Best Data Visualisation Packages for Python in 2022 - The Pros, Cons and Cross Comparison

Data visualisation is an incredibly important component of data science. By using visual representations of data, we can help provide meaningful insights which are easy to understand. Conveniently, for those who use Python as their main programming language of choice, there are many potential options to explore however, not all of them may suit our needs.

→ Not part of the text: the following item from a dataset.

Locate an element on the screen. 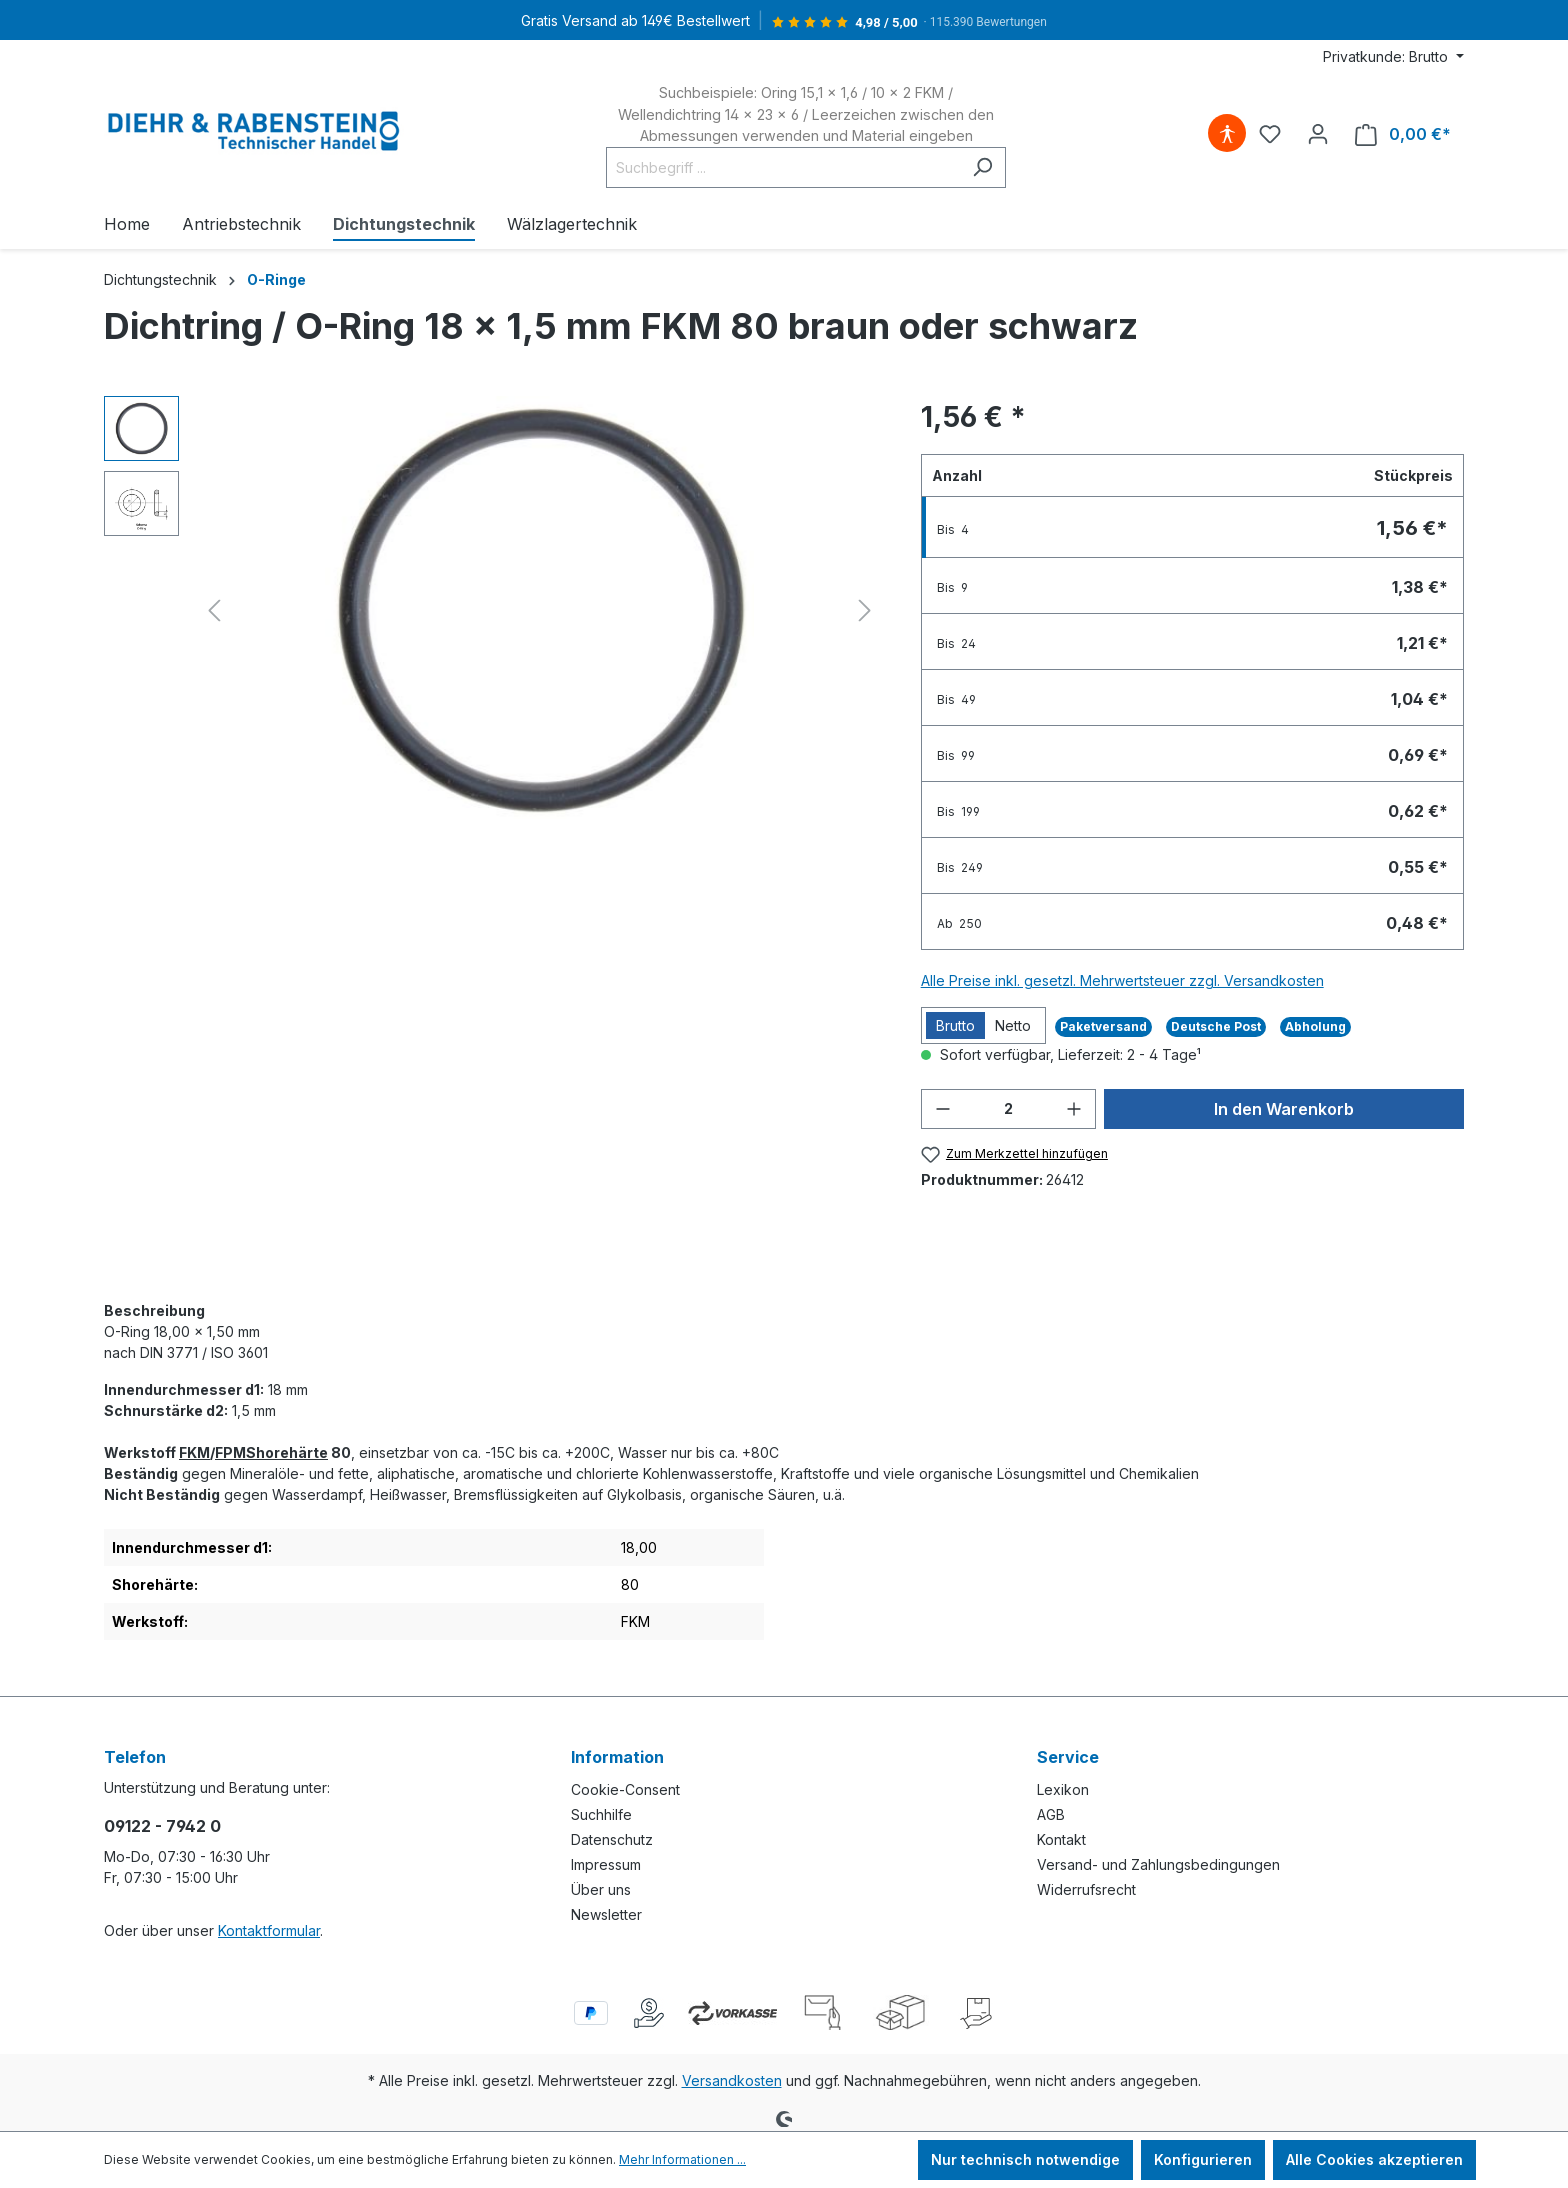  FKM is located at coordinates (194, 1452).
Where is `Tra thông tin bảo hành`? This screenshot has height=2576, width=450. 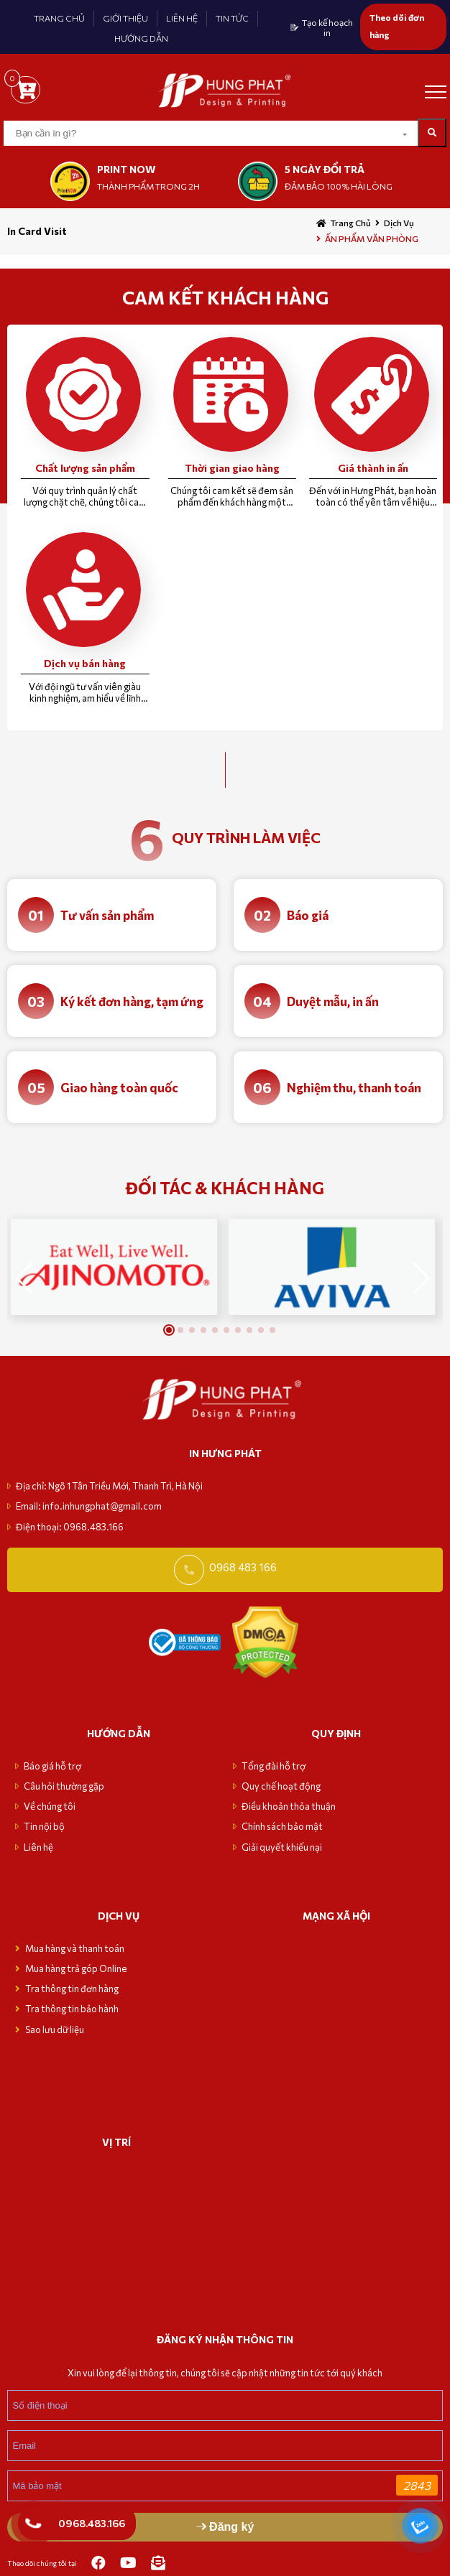 Tra thông tin bảo hành is located at coordinates (72, 2008).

There are many options to consider depending on your needs. For example, will it be used in a Jupyter Notebook or Web APP? Does it need to be interactive? In this blog post, we will explore five of the most popular data visualisation packages in Python exploring the pros and cons of each, followed by a cross-comparison of features.

Matplotlib (GitHub)

Matplotlib is perhaps one of the most well-known Python packages in general and is widely used among the community for producing many different types of data visualisations and exporting them to different formats such as PNG and SVG. Furthermore, Matplotlib is versatile and can do anything from basic line charts to complex network diagrams.

Pros

  • Popular choice and widely used among the community
  • Figures can be explored in many different formats
  • Versatile and can be used to plot different visualisation types

Cons

  • Requires a lot of knowledge to build complex plots
  • Documentation can be hard to navigate
  • Fairly low-level

Seaborn (GitHub)

Seaborn inherits many of the features of matplotlib as it describes itself as “a Python data visualization library based on matplotlib.”. Seaborne attempts to make it easier to produce “attractive and informative” statistical graphics by providing a high-level interface that matplotlib lacks

Pros

  • East to get started
  • Features a wider selection of data visualisations
  • Requires little customisation and is ready out of the box

Cons

  • Only really used for complex data and not for simple tasks
  • In some cases, the data may need to be pre-processed before plotting
  • Lack of customisation

Plotly (GitHub)

Plot.ly is a service which provides a python package for creating complex, web-based, interactive data visualisations. They provide an open-source Python package for creating dashboards and charts and maps which can be integrated with their online service.

Pros

  • Used across multiple programming languages, not just Python
  • Allows users to create interactive plots
  • Customisable plots

Cons

  • Potentially persuaded into taking a paid service
  • A little challenging to use and requires a lot of research
  • Requires creating lots of code

Bokeh (GitHub)

Bokeh is a Python package which specialises in “creating interactive visualisations for modern web browsers” using Javascript. Bokeh allows you to create anything from simple plots to complex dashboards using a variety of different datasets.

Pros

  • Can be used to create many different data visualisations
  • Heavily customisable
  • Supports many different web browsers

Cons

  • Not as well known
  • Complex framework for modelling data
  • Resulting plots don’t look as nice as other packages

Streamlit (GitHub)

Much like Plotly, Streamlit is a Python package and service designed to help create interactive data visualisation apps which can be shared with others within a web browser. It provides full GUI controls allowing users to adjust data sets and plot multiple figures in real-time using a single Python script.

Pros

  • Easy and simple to use
  • Share with others
  • Much faster at runtime (due to caching)

Cons

  • Only designed for web-based interactions
  • Sharing data visualisation apps requires creating an account
  • No easy option for self-hosting

Conclusions

There are many options to consider depending on your needs, some may be better suited to you than others. While packages like matplotlib and seaborn are considered to be nice all-rounders, they certainly lack the interactive features seen in Plotly, Bokeh and Streamlit. Ultimately the decision is yours! This is just one opinion of many within the data science community and I’m sure you are likely to disagree on some points however, I have had the opportunity to use all five at some point in my career so these simply serve as recommendations.